I get off my bike as well, but one glimpse into the expanse of deep water below sends me clutching for the railing. As a child, I nearly drowned in our pond out back. Even after all these years, the feeling of terror, the intense panic of being trapped underwater, unable to breathe, hasn’t left me. I’ve been terribly afraid of water ever since.

“Let’s take a break,” I say, heading for dry land.

We wheel our bikes to a short slope of grass at the river’s edge and park them between two evergreens. I don’t know how something as ordinary as sitting on grass could delight me, but it sure does. I’ve never been so happy to take a seat.

I untie the map at my neck and smooth it flat on the soft grass.

“Please excuse the extra features I’ve sweated onto the landscape,” I say with a laugh.

Denise and I hover over the map, button compasses in hand, and plot a route we both agree on. Once again the map becomes my scarf.

The ducks waddle out of the river, babies in tow. Father duck stands at attention in such a threatening way I wonder if he’s about to plod over to quack a warning in our faces.
Keep your distance from the ducklings! Quack!

“Do you know what I miss?” Denise says. “Sundaes from the Woolworths counter.”

Eyes closed, she tilts her head. From the dreamy smile on her face, I’d guess she’s thinking about a boy, not ice cream.

All that’s left of her dark lipstick is a faded rim, as if she
rubbed a cranberry around her lips. For the first time, I notice the copper-brown freckles that dot her cheeks. In spite of dirt, sweat, and sunburn, she’s quite pretty. I rake my fingers through my hair and wish for a damp washcloth.

Denise’s eyes pop back open. “So, Adele. What do you miss?”

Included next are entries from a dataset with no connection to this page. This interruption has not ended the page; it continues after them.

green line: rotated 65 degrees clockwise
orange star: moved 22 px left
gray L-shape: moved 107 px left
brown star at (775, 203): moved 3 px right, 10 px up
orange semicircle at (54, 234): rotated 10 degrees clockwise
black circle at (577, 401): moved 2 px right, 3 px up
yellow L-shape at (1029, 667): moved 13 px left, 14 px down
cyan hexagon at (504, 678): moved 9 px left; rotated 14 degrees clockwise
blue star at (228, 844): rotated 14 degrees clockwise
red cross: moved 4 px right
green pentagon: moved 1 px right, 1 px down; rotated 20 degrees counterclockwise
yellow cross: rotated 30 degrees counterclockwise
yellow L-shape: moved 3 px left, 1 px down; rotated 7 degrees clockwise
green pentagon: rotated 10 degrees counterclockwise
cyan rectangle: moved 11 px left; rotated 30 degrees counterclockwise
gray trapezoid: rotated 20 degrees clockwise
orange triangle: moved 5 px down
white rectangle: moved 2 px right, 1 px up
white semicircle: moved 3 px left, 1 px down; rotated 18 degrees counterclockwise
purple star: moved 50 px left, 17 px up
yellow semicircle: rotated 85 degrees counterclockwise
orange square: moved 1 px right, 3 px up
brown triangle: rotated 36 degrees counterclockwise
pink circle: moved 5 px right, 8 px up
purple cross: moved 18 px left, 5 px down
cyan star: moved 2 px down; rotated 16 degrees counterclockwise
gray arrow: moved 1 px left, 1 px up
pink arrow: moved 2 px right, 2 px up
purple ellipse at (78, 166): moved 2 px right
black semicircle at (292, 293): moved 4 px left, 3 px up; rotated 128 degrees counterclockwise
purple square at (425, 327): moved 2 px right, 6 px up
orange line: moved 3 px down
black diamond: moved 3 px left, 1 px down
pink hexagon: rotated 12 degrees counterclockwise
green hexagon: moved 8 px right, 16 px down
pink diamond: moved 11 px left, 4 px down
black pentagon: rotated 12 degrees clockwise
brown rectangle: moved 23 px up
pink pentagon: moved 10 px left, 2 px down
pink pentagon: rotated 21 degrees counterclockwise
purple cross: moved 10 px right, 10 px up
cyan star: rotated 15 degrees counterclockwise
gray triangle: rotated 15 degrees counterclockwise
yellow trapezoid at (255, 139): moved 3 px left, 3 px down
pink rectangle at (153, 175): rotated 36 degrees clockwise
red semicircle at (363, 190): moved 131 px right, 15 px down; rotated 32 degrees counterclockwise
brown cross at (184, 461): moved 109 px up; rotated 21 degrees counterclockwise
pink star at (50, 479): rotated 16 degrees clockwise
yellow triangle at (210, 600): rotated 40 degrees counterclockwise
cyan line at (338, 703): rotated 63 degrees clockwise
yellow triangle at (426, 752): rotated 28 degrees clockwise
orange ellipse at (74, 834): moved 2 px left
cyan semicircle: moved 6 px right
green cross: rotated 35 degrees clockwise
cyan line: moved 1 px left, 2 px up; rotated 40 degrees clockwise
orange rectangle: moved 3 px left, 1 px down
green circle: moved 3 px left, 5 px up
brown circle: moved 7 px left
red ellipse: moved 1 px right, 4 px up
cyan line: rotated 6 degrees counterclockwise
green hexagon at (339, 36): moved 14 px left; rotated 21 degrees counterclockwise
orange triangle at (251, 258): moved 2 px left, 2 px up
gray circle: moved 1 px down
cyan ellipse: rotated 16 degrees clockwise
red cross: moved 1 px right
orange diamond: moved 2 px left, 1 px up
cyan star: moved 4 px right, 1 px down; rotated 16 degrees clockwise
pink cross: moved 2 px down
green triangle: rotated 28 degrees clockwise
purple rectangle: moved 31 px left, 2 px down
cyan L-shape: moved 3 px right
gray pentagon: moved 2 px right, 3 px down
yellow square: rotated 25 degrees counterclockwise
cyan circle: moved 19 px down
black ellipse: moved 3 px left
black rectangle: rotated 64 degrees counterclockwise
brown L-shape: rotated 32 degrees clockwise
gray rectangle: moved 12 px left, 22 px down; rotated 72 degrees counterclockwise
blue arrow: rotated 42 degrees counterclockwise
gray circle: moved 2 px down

What do I miss? I miss listening to Yankees games with my brother. I miss my friend Gayle, who I haven’t seen since I went to boarding school. I miss slobbering over Clark Gable at the movies and doing crossword puzzles with my aunt. I miss oranges and chewing gum and toothpaste.

“I can’t think of a thing,” I say with a shrug.

“You know what I don’t miss? The blackout. Summers were horrid. No air in the house at all. What did they expect us to do in a stuffy, muggy house with the windows shut and covered like that? Not breathe until the end of the war? I couldn’t even wake up half the time; it was so bloody dark in the morning I mistook it for night.”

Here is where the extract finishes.